2\. No-shop clauses are fine but keep them short and make sure they can only
be extended by mutual consent.

3\. Talk with your law firm/CPA firm about tax and structural issues up front,
_before_ you do a term sheet. If you have a C-Corp with low-basis assets, an
asset sale will leave you with a potential double tax hit. A stock sale or
tax-free merger (A, B, or C type) is preferable in such situations but each
has limits and restrictions on it - understand the structural points up front,
it will help considerably in how you negotiate the deal.

Term sheets may be legally non-binding but, you can bet, they will shape your
deal all the way through to closing. Structure it right in the term sheet,
then, and you will not be haunted by inadvertent blunders up-front that
prejudice your deal throughout.

4\. Watch out for duplicity. Use NDAs and limit due diligence to protect
against a buyer's gaining a lot of info about your company and then using it
competitively against you after dropping the acquisition.
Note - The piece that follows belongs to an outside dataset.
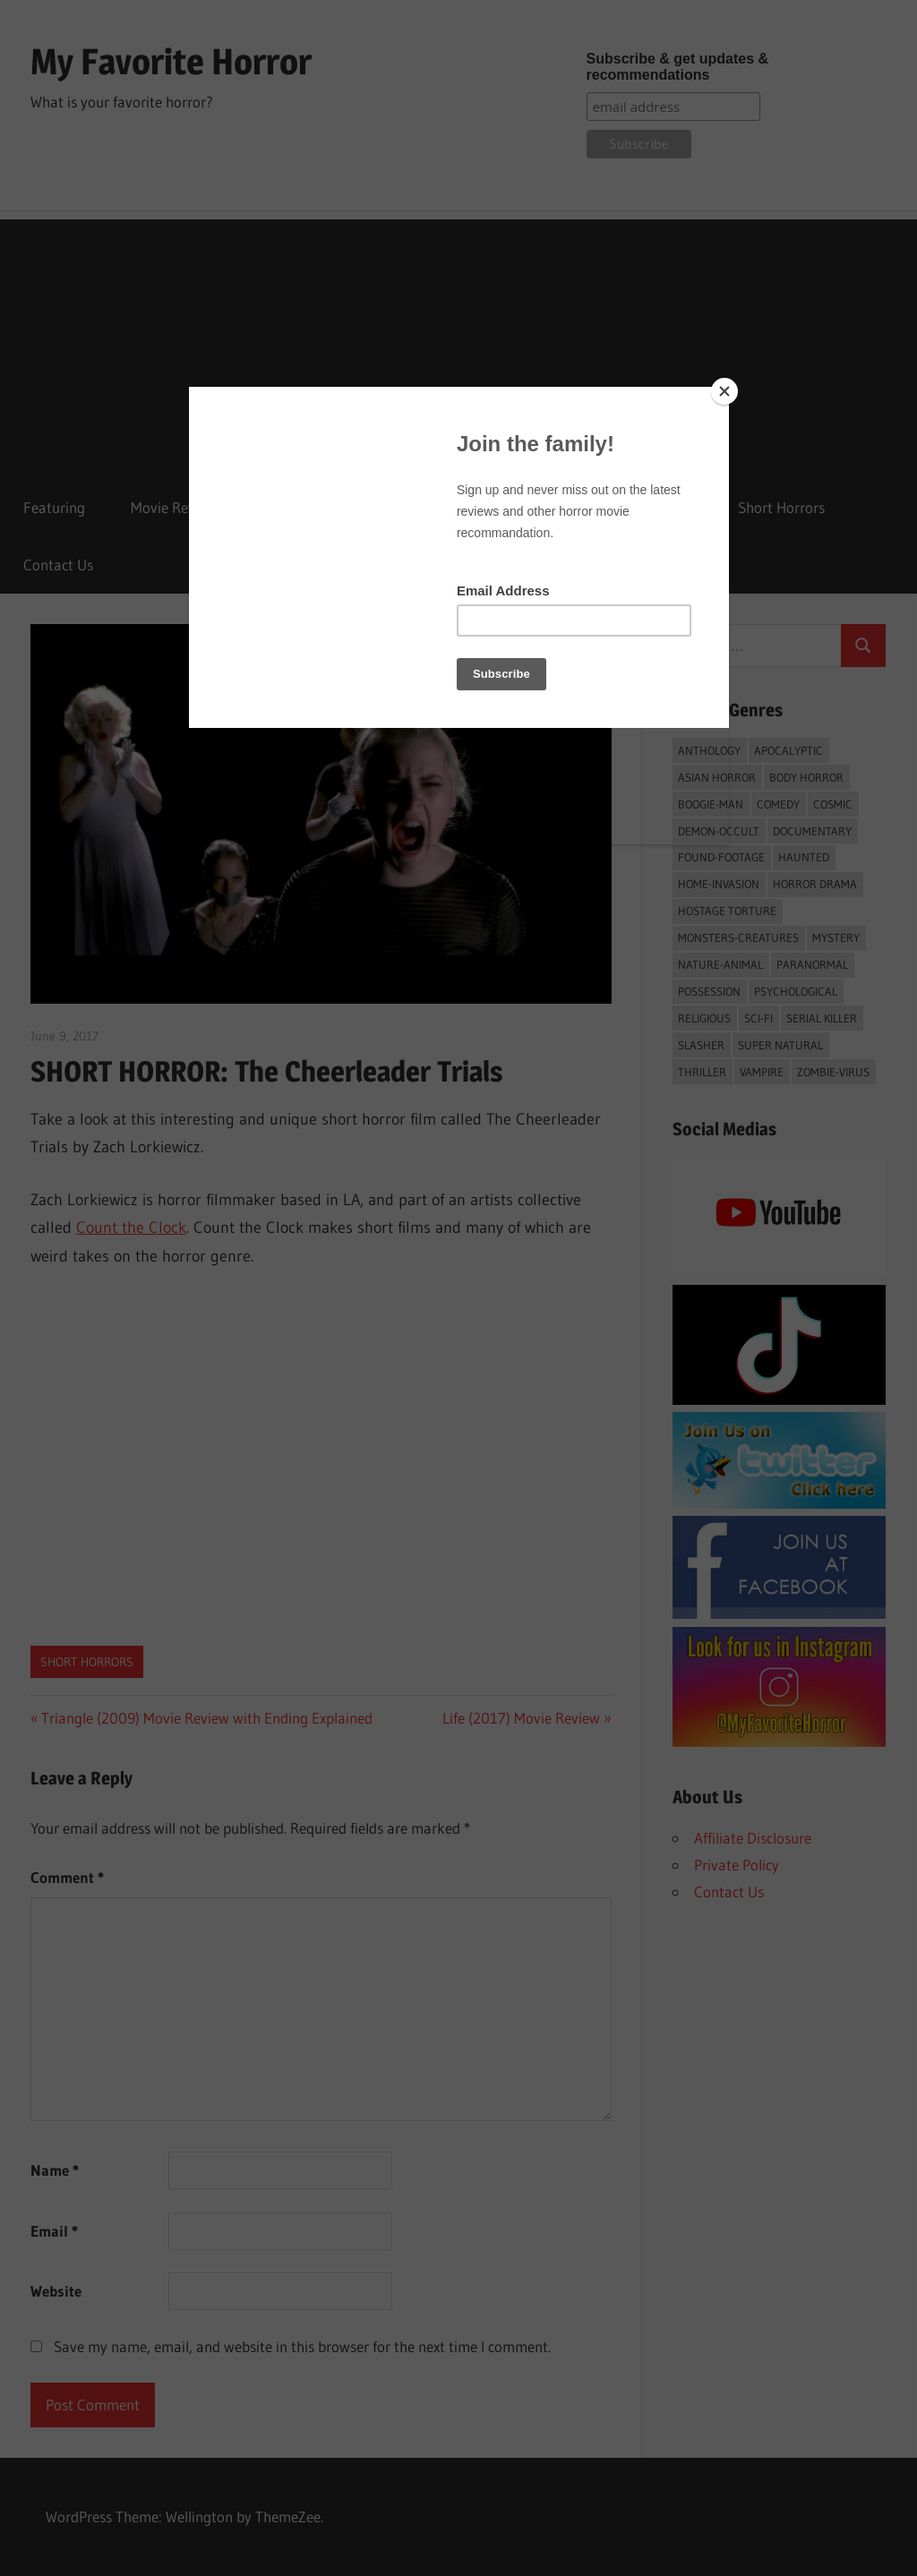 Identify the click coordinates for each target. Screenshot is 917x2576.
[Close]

5\. In dealing with acquisition teams, make sure to do the primary negotiating
with the key decision-makers so as to avoid getting the "two step" shuffle.

6\. Try to limit trailing liabilities on the deal. Limit the size of hold-
backs. Keep the reps and warranties as narrow as you or your lawyers can
negotiate. Make sure they have a short-term expiration date (e.g., 1 year from
the date of closing).

I am sure others will have more significant practical points to make. Many
other items might be added to this list.